---- Dataset records

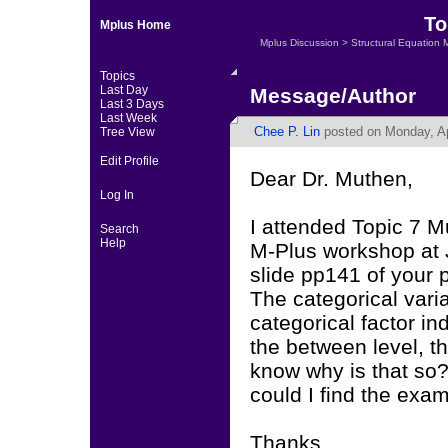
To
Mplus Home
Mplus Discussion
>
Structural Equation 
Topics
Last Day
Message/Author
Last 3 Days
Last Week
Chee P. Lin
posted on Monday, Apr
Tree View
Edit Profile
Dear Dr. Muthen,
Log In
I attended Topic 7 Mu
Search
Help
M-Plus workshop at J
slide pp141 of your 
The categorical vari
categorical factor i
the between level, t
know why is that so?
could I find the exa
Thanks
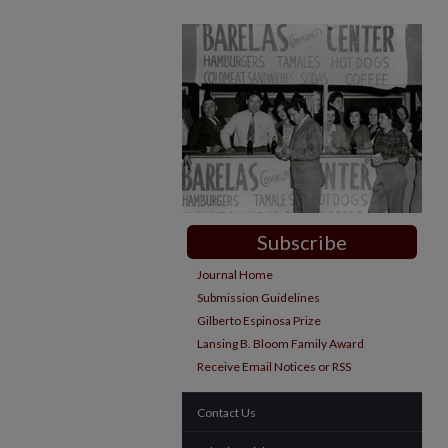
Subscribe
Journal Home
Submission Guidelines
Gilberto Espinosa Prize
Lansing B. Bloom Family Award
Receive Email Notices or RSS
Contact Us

--------
---- Dataset records

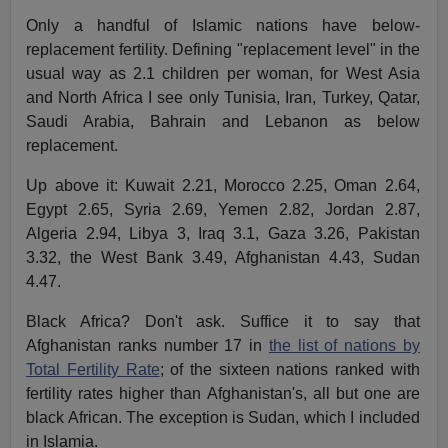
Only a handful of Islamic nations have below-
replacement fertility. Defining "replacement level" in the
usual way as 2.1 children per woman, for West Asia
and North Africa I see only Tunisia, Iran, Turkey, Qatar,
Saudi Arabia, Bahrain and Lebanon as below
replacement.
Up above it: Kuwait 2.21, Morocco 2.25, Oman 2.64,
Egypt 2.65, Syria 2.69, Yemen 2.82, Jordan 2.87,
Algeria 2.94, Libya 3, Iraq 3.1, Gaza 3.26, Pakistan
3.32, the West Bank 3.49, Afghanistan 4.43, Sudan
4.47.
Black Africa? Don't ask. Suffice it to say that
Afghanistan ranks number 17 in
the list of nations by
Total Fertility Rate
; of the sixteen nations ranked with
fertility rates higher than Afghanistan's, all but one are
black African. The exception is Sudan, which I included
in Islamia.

--------

[Brief] Everything from the line with "Last 3 Days" down to the line with "Lansing B. Bloom Family Award" in the data above should be copied exactly, with both end lines kept and the pictures left out.

[Reply]
Last 3 Days
Last Week
Chee P. Lin
posted on Monday, Apr
Tree View
Edit Profile
Dear Dr. Muthen,
Log In
I attended Topic 7 Mu
Search
Help
M-Plus workshop at J
slide pp141 of your 
The categorical vari
categorical factor i
the between level, t
know why is that so?
could I find the exa
Thanks
Subscribe
Journal Home
Submission Guidelines
Gilberto Espinosa Prize
Lansing B. Bloom Family Award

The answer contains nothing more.